Implementation of Tacotron, an end-to-end neural network for speech synthesis.

Samples

The following playlist contain samples produced on unseen inputs by Tacotron trained for 180K steps on the Nancy Corpus with r=2 and scheduled sampling 0.5.

Samples r=2

You can try the synthesizer for yourself by running 'download_weights.sh' and then 'test.py' as described below.

When compared to the old samples, the alignment learned with r=2 is considerably better but the audio quality is noticeably rougher. I assume this partially a result of too little training (the original paper trained for at least 20 times longer) but I think it is also related to the scheduled sampling that was necessary to learn the alignment. I also updated the padding which fixed the repetition and corruption at the end of the samples.

Requirements

Data

For best results, use the Nancy corpus from the 2011 Blizzard Challenge. The data is freely availiable for research use on the signing of a license. After obtaining a username and password, add them to the 'download_data.sh' script to fetch it automatically.

We also download the considerably smaller CMU ARCTIC dataset for testing which can be obtained without a license, but don't expect to get good results with it.

You can add new datasets in 'preprocess.py' by writing a 'prepare' function which produces a list of prompts and corresponding list of wav filenames. This should be clear from the examples in 'preprocess.py'.

Usage

To synthesize audio:

First fetch the weights using the script provided

bash download_weights.sh

Then pass prompts (separated by end lines) to 'test.py' through stdin. The audio appears in Tensorboard.

python3 test.py < prompts.txt

echo "This is a test prompt for the system to say." | python3 test.py

To train the model:

First run the data fetching script (preferably after obtaining a username and password for the Nancy corpus)

bash download_data.sh

Then preprocess the data

python3 preprocess.py arctic

python3 preprocess.py nancy

Now we're ready to start training

python3 train.py --train-set nancy (--restore optional)

To see the audio outputs created by Tacotron, open up Tensorboard.

Monitoring the attention alignments produced under the images tab in Tensorboard is by far the best way to debug your model while its training. You'll likely only see generalization to new examples if/when the attention becomes monotonic.

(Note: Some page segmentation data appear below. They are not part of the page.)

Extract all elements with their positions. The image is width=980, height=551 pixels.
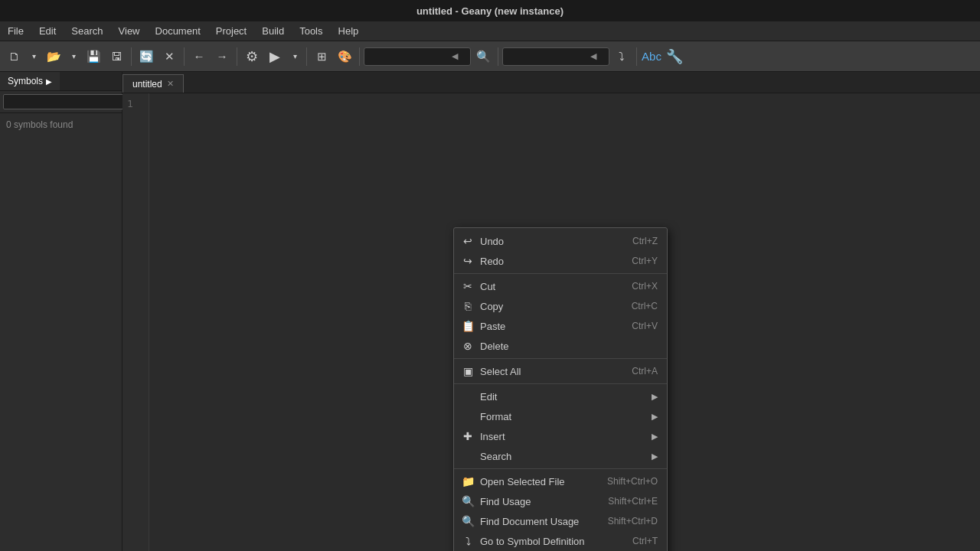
preferences-button[interactable]: 🔧 (664, 46, 685, 67)
new-file-dropdown[interactable]: ▾ (26, 46, 41, 67)
ctx-item-openfile[interactable]: 📁Open Selected FileShift+Ctrl+O (454, 471, 667, 491)
ctx-icon-cut: ✂ (462, 280, 474, 292)
reload-button[interactable]: 🔄 (136, 46, 157, 67)
ctx-icon-edit (462, 390, 474, 403)
ctx-label-redo: Redo (480, 256, 626, 267)
main-area: Symbols ▶ ◀ 0 symbols found untitled ✕ 1 (0, 72, 980, 551)
menu-help[interactable]: Help (331, 21, 367, 41)
jump-to-clear[interactable]: ◀ (590, 51, 596, 61)
ctx-item-finddoc[interactable]: 🔍Find Document UsageShift+Ctrl+D (454, 511, 667, 531)
tb-sep5 (359, 47, 360, 66)
toolbar-search-input[interactable] (368, 51, 452, 62)
tb-sep3 (237, 47, 237, 66)
ctx-shortcut-copy: Ctrl+C (632, 301, 658, 311)
ctx-item-findusage[interactable]: 🔍Find UsageShift+Ctrl+E (454, 491, 667, 511)
tb-sep7 (636, 47, 637, 66)
editor-content[interactable]: 1 ↩UndoCtrl+Z↪RedoCtrl+Y✂CutCtrl+X⎘CopyC… (122, 93, 980, 551)
redo-button[interactable]: → (211, 46, 233, 67)
ctx-item-redo[interactable]: ↪RedoCtrl+Y (454, 251, 667, 271)
undo-button[interactable]: ← (188, 46, 210, 67)
sidebar-search-input[interactable] (3, 94, 126, 109)
find-button[interactable]: 🔍 (472, 46, 494, 67)
sidebar-tab-symbols[interactable]: Symbols ▶ (0, 72, 60, 90)
ctx-submenu-format[interactable]: Format▶ (454, 406, 667, 426)
jump-to-box: ◀ (502, 47, 609, 66)
menu-view[interactable]: View (111, 21, 148, 41)
ctx-item-copy[interactable]: ⎘CopyCtrl+C (454, 296, 667, 316)
ctx-label-copy: Copy (480, 301, 626, 312)
close-button[interactable]: ✕ (158, 46, 180, 67)
ctx-arrow-format: ▶ (652, 412, 658, 422)
save-file-button[interactable]: 💾 (83, 46, 104, 67)
ctx-label-insert: Insert (480, 431, 645, 442)
editor-tab-untitled[interactable]: untitled ✕ (122, 74, 184, 93)
sidebar-content: 0 symbols found (0, 113, 122, 551)
ctx-icon-redo: ↪ (462, 255, 474, 267)
ctx-arrow-edit: ▶ (652, 392, 658, 402)
menu-search[interactable]: Search (64, 21, 110, 41)
ctx-label-delete: Delete (480, 341, 658, 352)
ctx-shortcut-findusage: Shift+Ctrl+E (608, 496, 658, 507)
ctx-item-cut[interactable]: ✂CutCtrl+X (454, 276, 667, 296)
ctx-label-paste: Paste (480, 321, 626, 332)
sidebar-chevron: ▶ (46, 77, 52, 86)
save-all-button[interactable]: 🖫 (106, 46, 127, 67)
ctx-separator-sep3 (454, 383, 667, 384)
ctx-icon-selectall: ▣ (462, 365, 474, 377)
ctx-shortcut-openfile: Shift+Ctrl+O (607, 476, 658, 487)
window-title: untitled - Geany (new instance) (416, 5, 564, 17)
jump-to-input[interactable] (506, 51, 590, 62)
spellcheck-button[interactable]: Abc (641, 46, 662, 67)
ctx-label-cut: Cut (480, 281, 626, 292)
menu-file[interactable]: File (0, 21, 31, 41)
menu-document[interactable]: Document (148, 21, 208, 41)
ctx-icon-openfile: 📁 (462, 475, 474, 487)
editor-area: untitled ✕ 1 ↩UndoCtrl+Z↪RedoCtrl+Y✂CutC… (122, 72, 980, 551)
ctx-item-undo[interactable]: ↩UndoCtrl+Z (454, 231, 667, 251)
ctx-label-finddoc: Find Document Usage (480, 516, 602, 527)
tab-close-button[interactable]: ✕ (167, 79, 174, 89)
run-button[interactable]: ▶ (264, 46, 286, 67)
ctx-label-format: Format (480, 411, 645, 422)
ctx-shortcut-selectall: Ctrl+A (632, 366, 658, 377)
menu-project[interactable]: Project (208, 21, 254, 41)
context-menu: ↩UndoCtrl+Z↪RedoCtrl+Y✂CutCtrl+X⎘CopyCtr… (453, 227, 668, 551)
ctx-submenu-edit[interactable]: Edit▶ (454, 386, 667, 406)
ctx-icon-gotosym: ⤵ (462, 535, 474, 547)
menu-edit[interactable]: Edit (31, 21, 64, 41)
menu-tools[interactable]: Tools (292, 21, 330, 41)
build-dropdown[interactable]: ▾ (287, 46, 302, 67)
ctx-label-undo: Undo (480, 236, 626, 247)
ctx-submenu-insert[interactable]: ✚Insert▶ (454, 426, 667, 446)
ctx-separator-sep2 (454, 358, 667, 359)
color-button[interactable]: 🎨 (334, 46, 355, 67)
line-number-1: 1 (127, 96, 144, 112)
toolbar: 🗋 ▾ 📂 ▾ 💾 🖫 🔄 ✕ ← → ⚙ ▶ ▾ ⊞ 🎨 ◀ 🔍 ◀ ⤵ Ab… (0, 41, 980, 72)
open-file-button[interactable]: 📂 (43, 46, 64, 67)
ctx-item-gotosym[interactable]: ⤵Go to Symbol DefinitionCtrl+T (454, 531, 667, 551)
ctx-arrow-insert: ▶ (652, 432, 658, 442)
ctx-shortcut-undo: Ctrl+Z (632, 236, 658, 246)
ctx-item-paste[interactable]: 📋PasteCtrl+V (454, 316, 667, 336)
ctx-item-delete[interactable]: ⊗Delete (454, 336, 667, 356)
title-bar: untitled - Geany (new instance) (0, 0, 980, 21)
ctx-label-gotosym: Go to Symbol Definition (480, 536, 626, 547)
tb-sep1 (131, 47, 132, 66)
new-file-button[interactable]: 🗋 (3, 46, 24, 67)
tab-label: untitled (132, 79, 162, 90)
ctx-shortcut-gotosym: Ctrl+T (632, 536, 658, 546)
ctx-shortcut-paste: Ctrl+V (632, 321, 658, 331)
sidebar-search: ◀ (0, 91, 122, 113)
open-file-dropdown[interactable]: ▾ (66, 46, 81, 67)
toolbar-search-clear[interactable]: ◀ (452, 51, 458, 61)
jump-button[interactable]: ⤵ (611, 46, 632, 67)
ctx-item-selectall[interactable]: ▣Select AllCtrl+A (454, 361, 667, 381)
menu-build[interactable]: Build (254, 21, 292, 41)
ctx-submenu-search[interactable]: Search▶ (454, 446, 667, 466)
sidebar-tabs: Symbols ▶ (0, 72, 122, 91)
ctx-icon-search (462, 450, 474, 462)
tb-sep4 (306, 47, 307, 66)
terminal-button[interactable]: ⊞ (311, 46, 332, 67)
compile-button[interactable]: ⚙ (241, 46, 263, 67)
ctx-icon-paste: 📋 (462, 320, 474, 332)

The gif below shows the model learning an alignment using the default parameters on the Nancy dataset.

Updates

The memory usage has been significantly reduced. An 8 cpu instance on a cloud service should run the code with standard RAM. My macbook with 16GB of RAM also runs it fine (if incredibly slowly). The reason it's so high is because empirically I found that there was around a 2X speed increase when reading the data from memory instead of disk.

With a K80 and r=2, we process 1 batch every ~2.5 seconds. With a GTX1080 and r=2, we process 1 batch every ~1.5 seconds.

I've begun to implement the multi-speaker tacotron architecture suggested by the Deep Voice 2 paper, but it's currently untested. 'preprocess.py' has the VCTK corpus implemented but you need to download the data. Given the scale of this dataset (40 hours), I assume we'll get better results if we can get it to work.

Particularly if using a smaller dataset and no scheduled sampling, you're likely to see very different audio quality at training and test time, even on training examples. This is a result of how this seq2seq model is trained -- in training, the ground truth is provided at each time step in the decoder but in testing we must use the previous time step as input. This will be noisey and thus result in poorer quality future outputs. Scheduled sampling addresses this.